Considering the Libor manipulation scandal and the more recent exposure of currency traders chatroom secrets, Carney pointed out that the fines for such behaviour were obviously not working to deter the potential culprits.

Indeed, the Bank of England is not the first institution to worry about the bankers’ vivid imagination when it comes to their own remuneration. Earlier this year, the EU capped bankers’ bonuses at 100 % of salary, or a maximum of 200% with an explicit approval from the shareholders, to prevent disincentives.

The Bank of England also targets these bonuses, however, in a diametrically different way: if wrongdoings emerge, bonuses that were already be paid out will be “clawed back”, even if these have already been spent. But, should these bonuses disappear, there will be hardly anything to retrieve: “It is unfortunate (…) that new European rules to cap bonuses (…) have the undesirable side effect of limiting the scope for remuneration to be cut back,” said Carney.
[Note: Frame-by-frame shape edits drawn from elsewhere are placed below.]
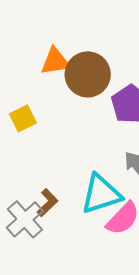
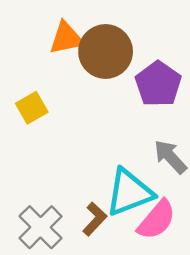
brown L-shape: (47, 203) -> (95, 219), moved

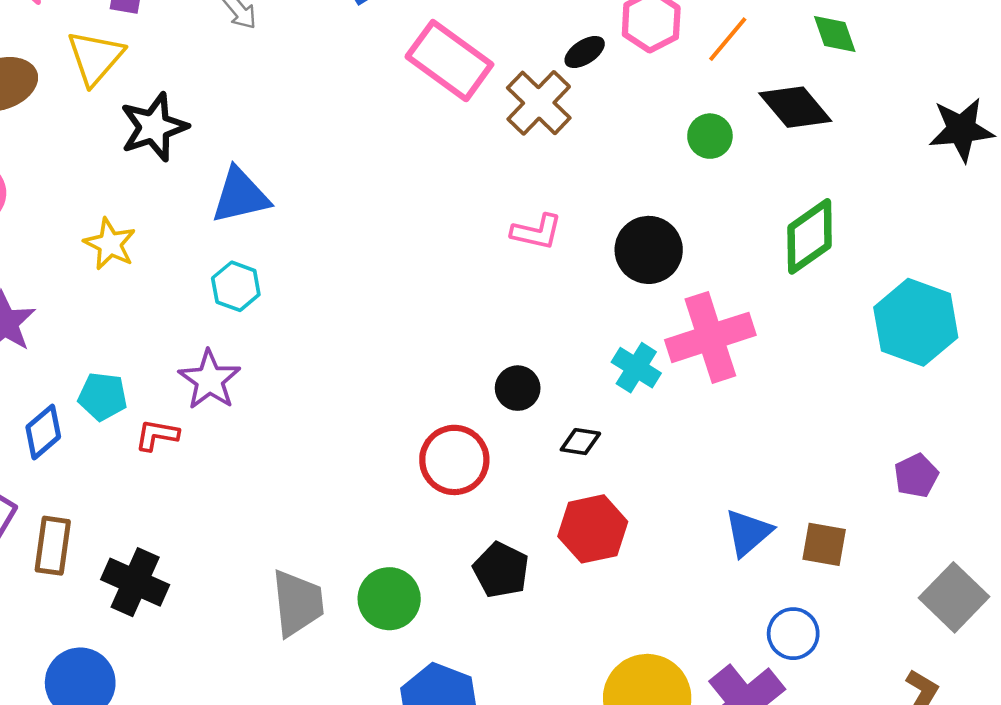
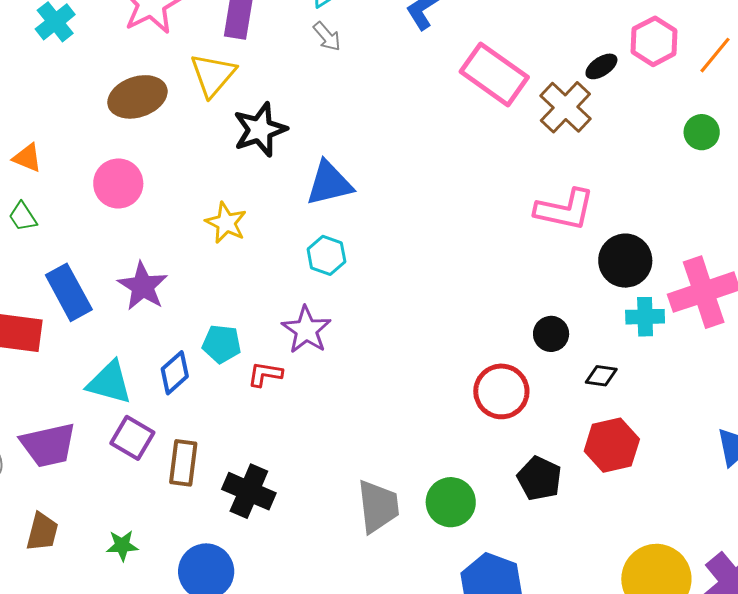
pink L-shape: (537, 232) -> (565, 210), size x1.5
black circle: (649, 250) -> (625, 261), moved
cyan cross: (636, 368) -> (645, 317), turned -33

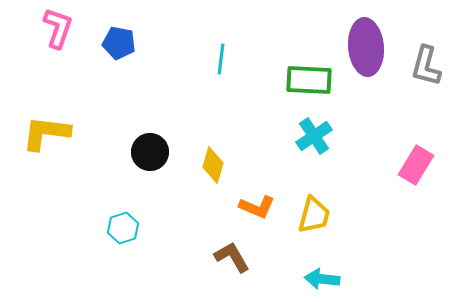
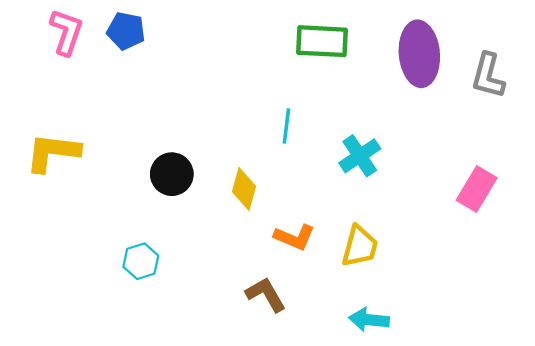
blue pentagon: (119, 43) -> (126, 31), moved
cyan line: (221, 59) -> (286, 126), moved
green rectangle: (309, 80) -> (322, 41), moved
After the EU introduced this cap, banks started exploring alternative ways of rewarding their employees in order to circumvent EU rules. In October 2014, the European Banking Authority (EBA) found the so-called “bankers’ allowances” that were mushrooming in the UK, to be in breach of the European Union’s bonus cap. Other forms of non-bonuses and boosted fixed pays are still out there, though.

Without the possibility to go after bonuses, Carney now suggests rewarding bankers partly “through payment in instruments other than cash,” ‒ most probably in a form of “performance bonds” ‒ and in the case of undesirable behaviour leading to a fine, the bonds owned by the responsible staff will be taken from them and used to make up for the damage caused. Some have called this statement a mere warning shot, not easily reconcilable with the existing EU rules.

In the new college, bankers’ pay is overseen by Commissioner Věra Jourová.